## Problem statement:
Write out the lines below once more, exactly as they appear. Do not include pictures.

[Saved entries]
※

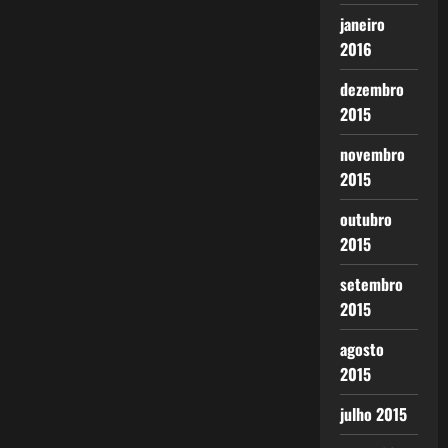
janeiro
2016
dezembro
2015
novembro
2015
outubro
2015
setembro
2015
agosto
2015
julho 2015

※

## Answer to this exercise:
janeiro
2016
dezembro
2015
novembro
2015
outubro
2015
setembro
2015
agosto
2015
julho 2015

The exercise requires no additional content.